Norman Lear on Political Decay, Election Day and Eternal Vigilance (Guest Column)

Art Streiber
Norman Lear

The real estate mogul may be a particularly painful and embarrassing outbreak, but the underlying disease that has allowed him to flourish has become a chronic condition.

Like any sane American, I cannot wait until this election is over.

Of course, I will only breathe easier if the outcome is a resounding defeat for Donald Trump, because the alternative would be a disaster for our country and our Constitution. But even if Donald Trump is defeated, I fear that Trumpism is infectious and my relief could be short-lived.

Clearly, our democracy is not healthy. If it were, the Donald would not be in serious contention for the presidency. It is surely a sign of societal sickness that America could strongly consider electing a man with so little common decency and so little respect for the country’s ideals. It is surely a sign of democratic decay that millions of Americans are supporting a man who so clearly expresses his contempt for a free press and his admiration for the “strength” shown by freedom-crushing dictators.

Before this year, I would have thought you were hallucinating if you’d have told me that we would have a presidential campaign happily making use of information stolen by Russian intelligence services in order to sway the election. I would have checked to see if I was feverish if you told me that we would have white nationalists excitedly running robocalls on behalf of a presidential campaign.

But what’s making me break out in a cold sweat is not just the Donald. If Trump is the disease in this metaphor, it is clear that he’s virulently contagious, because so many of his fellow Republicans are exhibiting the same symptoms, including a reckless disregard for democratic institutions and a dangerously elevated willingness to put partisan interests above the good of the country.

It has been bad enough that Republicans in the Senate have refused all year to even give a hearing to Supreme Court nominee Merrick Garland. Years ago, Republicans celebrated him as a potential justice, but this year they justified their blockade of his nomination by saying the American people should have a say in the next Supreme Court.

But now that the people are about to have that say, several senators are suggesting that if Americans elect Hillary Clinton, Republicans will block any and all Supreme Court nominees for as long as she is in the White House. To borrow from Bill Maher, here’s a new rule: If you are willing to decree that only Republican presidents are allowed to fill vacancies on the federal bench, then you aren’t allowed to posture as a defender of the Constitution.

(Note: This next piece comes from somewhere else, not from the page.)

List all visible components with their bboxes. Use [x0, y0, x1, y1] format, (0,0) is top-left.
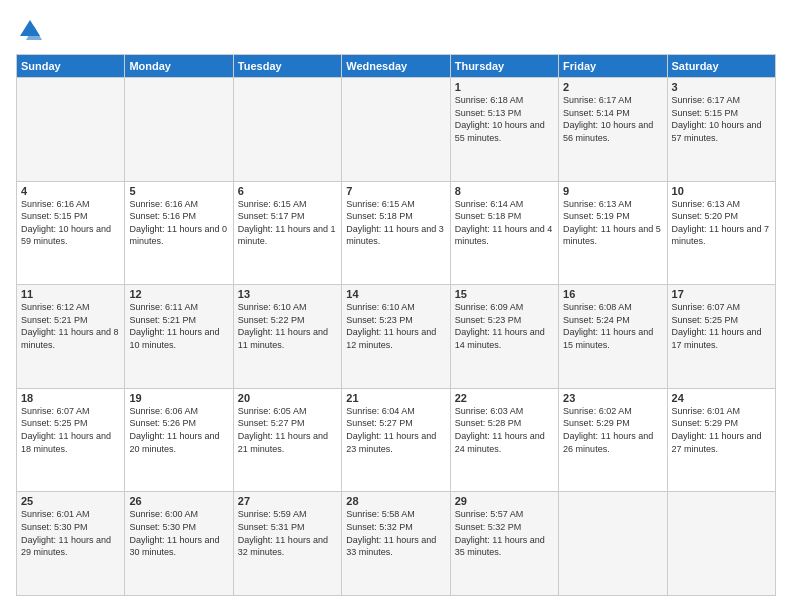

I’m sorry to say that some Republicans in the House of Representatives show no more respect for the democratic process. Instead we have gleeful hand-rubbing over the prospect of endless investigations. We have members of congress talking about impeaching Clinton even before she is elected.

And I can’t decide whether I’m more saddened or angry about the FBI returning to the dangerous practices of its discredited past, leaking secret information and planting false stories in order to try to destroy a disfavored political figure. Of course, Trump World sees no problem. Giuliani eagerly makes use of information leaked to him. Kellyanne Conway gloats that a lie repeated by her boss doesn’t need to be retracted because it has done its damage.

And while Trump and his allies risk provoking violent reactions by suggesting without evidence that the election is being stolen from him, Republicans in state after state are openly, sometimes in defiance of court orders, trying to sway the election in their party’s favor by denying African Americans and others the ability to cast a vote. And Trump’s allies threaten to send armed intimidation teams into Democratic areas to discourage people from voting.

The more I think about it, Trump may be a particularly painful and embarrassing outbreak, but the underlying disease that has allowed him to flourish has become a chronic condition, feeding on fear, bigotry and misinformation. Defeating Trump on November 8 is essential, but restoring our political culture to health will require the kind of long-term treatment that only a creative, courageous and committed citizenry can provide.

If eternal vigilance is indeed the price of liberty, this Election Day presents us with a crucial opportunity to take action on behalf of our freedom and our future.

Norman Lear is a legendary television and film producer and the founder of People For the American Way.